So after writing my previous, quick post on “MOSS” a few things happened.
Daniel Stenberg, creator of cURL asked on fedi for input on how to present sustainability issues on open source.. Of course I never know how to shut my mouth, so I responded. I should note that points I raised have also been discussed in the NGI Digital Commons Task Force, a grandly named group I’m a member of, which I doubt is very effective. Nonetheless, it’s a forum in which such issues are discussed.
In another fedi thread, I inadvertently seemed to defend companies extracting value from the commons.
And then the Software Freedom Conservancy announced their guidance on LLMs, which led me to rant, amongst other things, yet again on how AI is a fascist project. It led me, once again, to the conclusion that FLOSS is essentially done for. I concluded I was “more than ready for the next thing”.
In that thread, I was asked “what my vision for the next thing” was, and that took me aback a bit.
I mean, I’ve been discussing the pros and cons of a bunch of these topics for ages. Over two years ago now, I wrote about a 0th law of software freedoms. I followed this up a year or so ago on a sustainable digital commons ecosystem. I’ve considered these things semi-rants. Throwing a voice into the ring, one out of many. I did not expect I would be asked for my vision on this, even from people with whom I discussed a fair few of these things in the past.
I also have a great amount of frustration with the fact that still relatively few people seem to “get” why LLMs are such a danger to the digital commons, and why I consider FLOSS as such both a success and a failure. I would love for more people to come to this conclusion, and shape the next thing. I want a voice in that.
But I do not wish to be the voice of this. The reason is fairly simple: I do not have the spoons for this, and I doubt I ever will have. Community building is huge effort for me, leadership similarly. I do this in my $dayjob, and want no part of it in private life. Also, to cut a longer story short, spoons I would use for this should go to other parts of my life, which has unambiguous priority.
At the same time, I also do not wish to be “guilty” of things never taking any shape. So what’s a person to do? Write a manifesto!?
I toyed with this thought, but I didn’t enjoy it. For one thing, manifestos are misleading. They generalize and simplify complex topics to leave enough room for interpretation so that many people can sign up for them. In the drive to simplify, they can easily get twisted, either in intent or in how they’re received, and no longer add value to discussion.
Also - and this is a seemingly small, but actually massively important point - if we start things off with another middle-aged white man’s manifesto, we’re off to the wrong start.

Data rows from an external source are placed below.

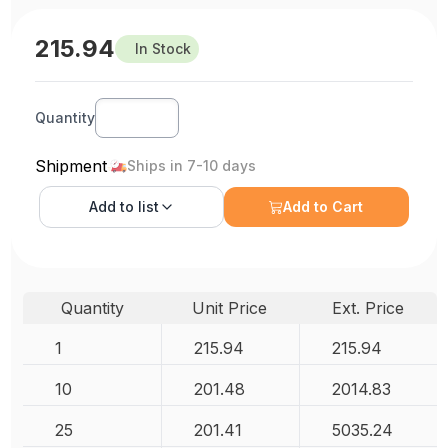
215.94
In Stock
Quantity
Shipment
Ships in 7-10 days
Add to
list
Add to Cart
Quantity
Unit Price
Ext. Price
1
215.94
215.94
10
201.48
2014.83
25
201.41
5035.24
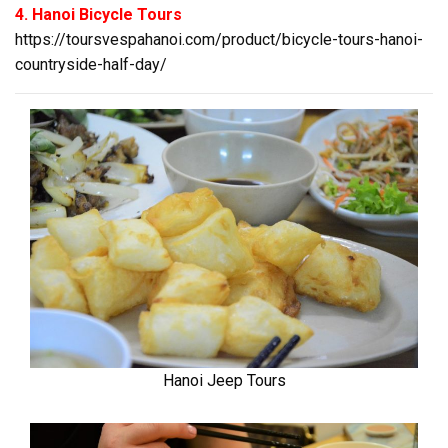
4. Hanoi Bicycle Tours
https://toursvespahanoi.com/product/bicycle-tours-hanoi-
countryside-half-day/
Hanoi Jeep Tours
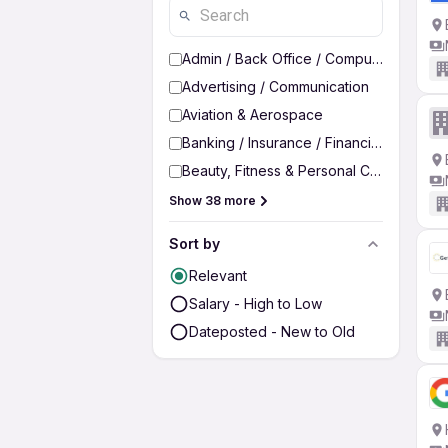
Admin / Back Office / Computer Operato
Advertising / Communication
Aviation & Aerospace
Banking / Insurance / Financial Services
Beauty, Fitness & Personal Care
Show 38 more
Sort by
Relevant
Salary - High to Low
Dateposted - New to Old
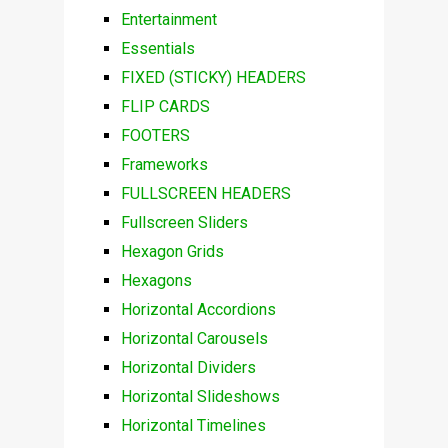
Entertainment
Essentials
FIXED (STICKY) HEADERS
FLIP CARDS
FOOTERS
Frameworks
FULLSCREEN HEADERS
Fullscreen Sliders
Hexagon Grids
Hexagons
Horizontal Accordions
Horizontal Carousels
Horizontal Dividers
Horizontal Slideshows
Horizontal Timelines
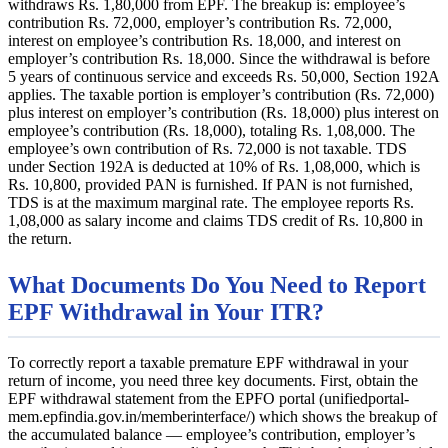
withdraws Rs. 1,80,000 from EPF. The breakup is: employee’s
contribution Rs. 72,000, employer’s contribution Rs. 72,000,
interest on employee’s contribution Rs. 18,000, and interest on
employer’s contribution Rs. 18,000. Since the withdrawal is before
5 years of continuous service and exceeds Rs. 50,000, Section 192A
applies. The taxable portion is employer’s contribution (Rs. 72,000)
plus interest on employer’s contribution (Rs. 18,000) plus interest on
employee’s contribution (Rs. 18,000), totaling Rs. 1,08,000. The
employee’s own contribution of Rs. 72,000 is not taxable. TDS
under Section 192A is deducted at 10% of Rs. 1,08,000, which is
Rs. 10,800, provided PAN is furnished. If PAN is not furnished,
TDS is at the maximum marginal rate. The employee reports Rs.
1,08,000 as salary income and claims TDS credit of Rs. 10,800 in
the return.
What Documents Do You Need to Report
EPF Withdrawal in Your ITR?
To correctly report a taxable premature EPF withdrawal in your
return of income, you need three key documents. First, obtain the
EPF withdrawal statement from the EPFO portal (unifiedportal-
mem.epfindia.gov.in/memberinterface/) which shows the breakup of
the accumulated balance — employee’s contribution, employer’s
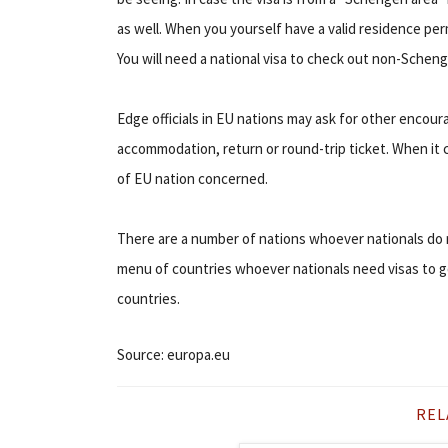
as well. When you yourself have a valid residence per
You will need a national visa to check out non-Schen
Edge officials in EU nations may ask for other encour
accommodation, return or round-trip ticket. When it 
of EU nation concerned.
There are a number of nations whoever nationals do n
menu of countries whoever nationals need visas to go t
countries.
Source: europa.eu
REL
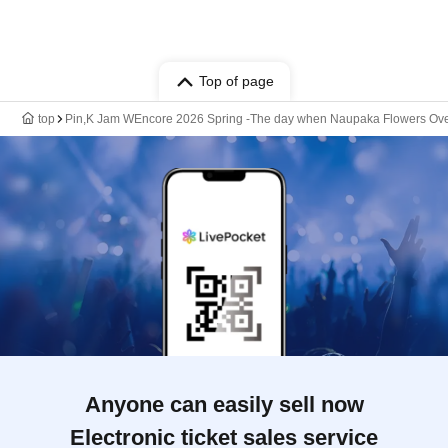
Top of page
top
Pin,K Jam WEncore 2026 Spring -The day when Naupaka Flowers Over
Anyone can easily sell now
Electronic ticket sales service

In the end, I did outline some pillars on which I think “the next thing” should rest. They’re soft requirements. Negotiable, not so much in their essence, but very much so in their form. They’re incomplete. They’re somewhat vague, not with the intent to invite people to see themselves in them, but for people to examine what that means to them. These reflections must make it back into those foundations.
Which is why none of this can be a manifesto. At least none that I would write.

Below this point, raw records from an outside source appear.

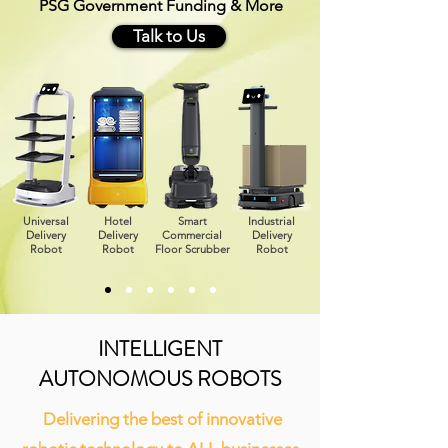
PSG Government Funding & More
Talk to Us
Universal
Hotel
Smart
Industrial
Delivery
Delivery
Commercial
Delivery
Robot
Robot
Floor Scrubber
Robot
INTELLIGENT
AUTONOMOUS ROBOTS
Delivering the best of innovative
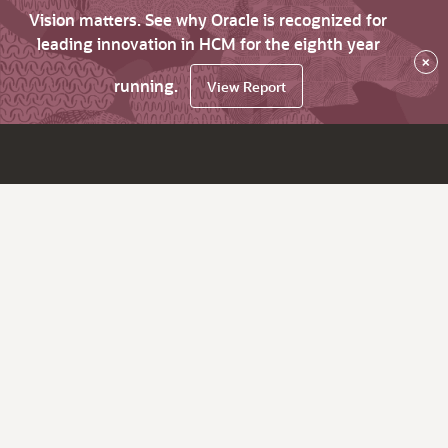
Vision matters. See why Oracle is recognized for
leading innovation in HCM for the eighth year
×
running.
View Report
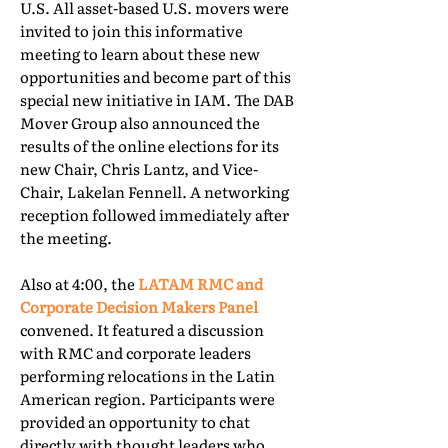
U.S. All asset-based U.S. movers were
invited to join this informative
meeting to learn about these new
opportunities and become part of this
special new initiative in IAM. The DAB
Mover Group also announced the
results of the online elections for its
new Chair, Chris Lantz, and Vice-
Chair, Lakelan Fennell. A networking
reception followed immediately after
the meeting.
Also at 4:00, the
LATAM RMC and
Corporate Decision Makers Panel
convened. It featured a discussion
with RMC and corporate leaders
performing relocations in the Latin
American region. Participants were
provided an opportunity to chat
directly with thought leaders who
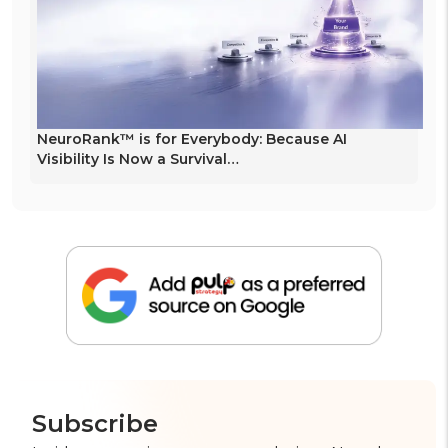
NeuroRank™ is for Everybody: Because AI
Visibility Is Now a Survival…
Subscribe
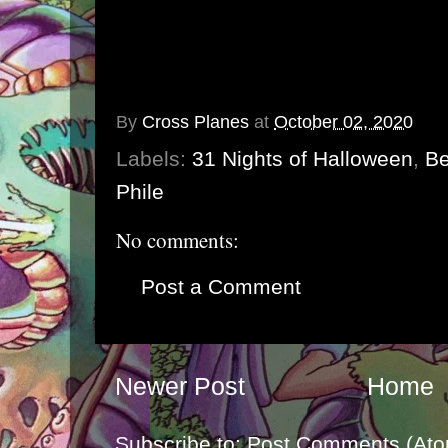
By
Cross Planes
at
October 02, 2020
Labels:
31 Nights of Halloween
,
Be
Phile
No comments:
Post a Comment
Newer Post
Home
Subscribe to:
Post Comments (Ato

Note that throughout I use the term “MOSS gardening” a fair bit.I think that this term is not merely cutesy, though there is some whimsy to it. It also best represents the activities of contributors to a healthy commons. The commons needs to be nurtured. And moss (the plant, not the software) are a keystone species, i.e. one that has a disproportionally large effect on its environment relative to its abundance. Moss retains up to 20 of its weight in liquid. Moss insulates. Moss therefore helps maintain balance in its environment by storing excesses that can be released when needed.
This is what we need commons software to be.
- The First Pillar: Human Rights
- The Second Pillar: Scale
- The Third Pillar: Preservation
- The Fourth Pillar: The Future
If you have come this far and read the four pillars, it feels like there should be some summary now, some pithy vision statement.
I have none.
MOSS gardening is a complex issue. They four pillars can make it flourish.
That’s it for this text, which is not a manifesto.